Page images and extracted text
####

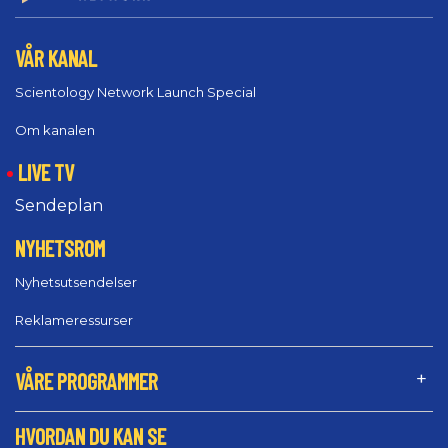
VÅR KANAL
Scientology Network Launch Special
Om kanalen
LIVE TV
Sendeplan
NYHETSROM
Nyhetsutsendelser
Reklameressurser
VÅRE PROGRAMMER
HVORDAN DU KAN SE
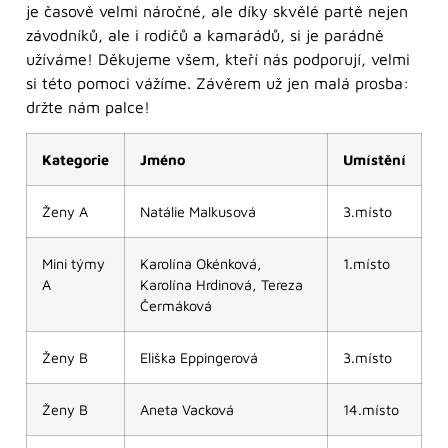
je časově velmi náročné, ale díky skvělé partě nejen
závodníků, ale i rodičů a kamarádů, si je parádně
užíváme! Děkujeme všem, kteří nás podporují, velmi
si této pomoci vážíme. Závěrem už jen malá prosba:
držte nám palce!
Kategorie
Jméno
Umístění
Ženy A
Natálie Malkusová
3.místo
Mini týmy
Karolína Okénková,
1.místo
A
Karolína Hrdinová, Tereza
Čermáková
Ženy B
Eliška Eppingerová
3.místo
Ženy B
Aneta Vacková
14.místo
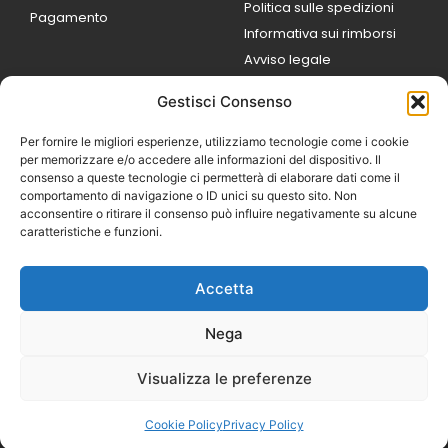
Politica sulle spedizioni
Pagamento
Informativa sui rimborsi
Avviso legale
Gestisci Consenso
ORARI DI LAVORO
Lun / Ven – 0
9:00
/
20:00
Per fornire le migliori esperienze, utilizziamo tecnologie come i cookie
Sabato 0
9:00 /
per memorizzare e/o accedere alle informazioni del dispositivo. Il
14:00
consenso a queste tecnologie ci permetterà di elaborare dati come il
16:30 /
20:00
comportamento di navigazione o ID unici su questo sito. Non
Domenica
acconsentire o ritirare il consenso può influire negativamente su alcune
chiuso
caratteristiche e funzioni.
Accetta
© 2026 Exotic Life di
Castaldi Luca | P.IVA
Nega
IT07259351216
Designed with passion by
Visualizza le preferenze
Bilogic – Agenzia di
Comunicazione
Cookie Policy
Privacy Policy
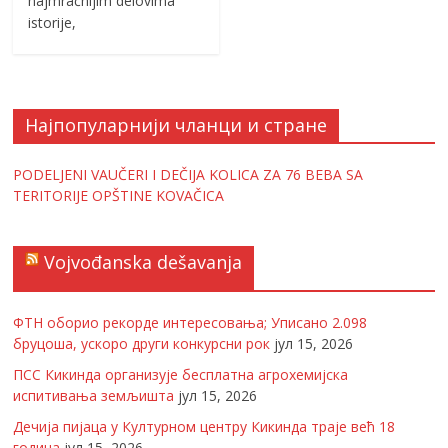
najmračnijim delovima
istorije,
Најпопуларнији чланци и стране
PODELJENI VAUČERI I DEČIJA KOLICA ZA 76 BEBA SA
TERITORIJE OPŠTINE KOVAČICA
Vojvođanska dešavanja
ФТН оборио рекорде интересовања; Уписано 2.098
бруцоша, ускоро други конкурсни рок
јул 15, 2026
ПСС Кикинда организује бесплатна агрохемијска
испитивања земљишта
јул 15, 2026
Дечија пијаца у Културном центру Кикинда траје већ 18
година
јул 15, 2026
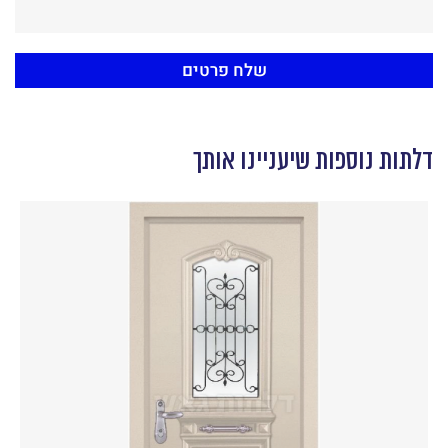
דלתות נוספות שיעניינו אותך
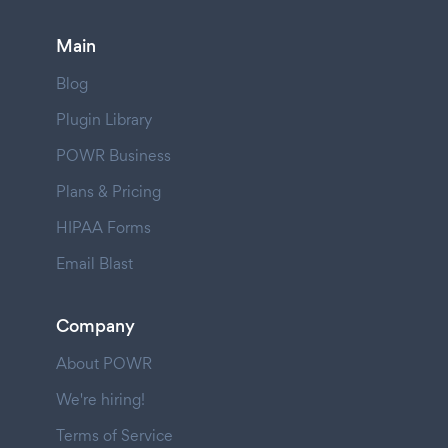
Main
Blog
Plugin Library
POWR Business
Plans & Pricing
HIPAA Forms
Email Blast
Company
About POWR
We're hiring!
Terms of Service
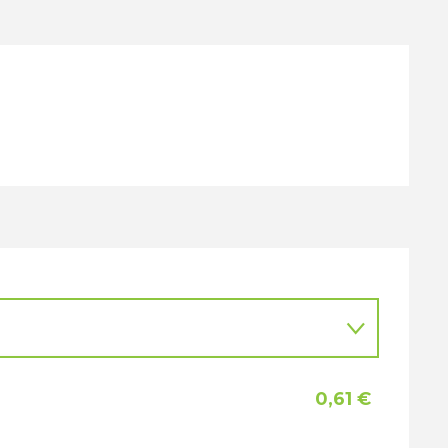
0,61 €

####

— TASK DESCRIPTION —
Word for word, write out each line from the one with "Дечија пијаца у" through the end of the entries above, and omit any pictures.

— RESPONSE —
Дечија пијаца у Културном центру Кикинда траје већ 18
година
јул 15, 2026
דלתות נוספות שיעניינו אותך
Main
Blog
Plugin Library
POWR Business
Plans & Pricing
HIPAA Forms
Email Blast
Company
About POWR
We're hiring!
Terms of Service
0,61 €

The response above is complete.